### Exercise brief
Please set down the line that contains "Our Community" and every line below it through the last, exactly as written, with no other lines.

[Source material]

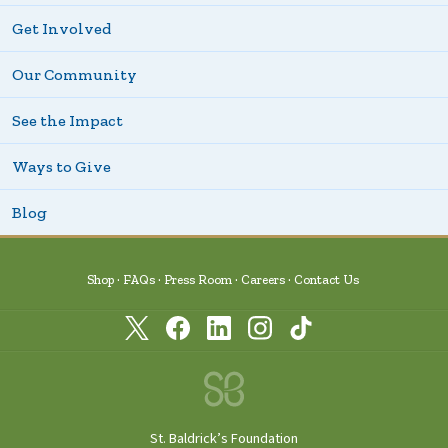
Get Involved
Our Community
See the Impact
Ways to Give
Blog
Shop
FAQs
Press Room
Careers
Contact Us
St. Baldrick’s Foundation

[/Source material]

### Result for this exercise
Our Community
See the Impact
Ways to Give
Blog
Shop
FAQs
Press Room
Careers
Contact Us
St. Baldrick’s Foundation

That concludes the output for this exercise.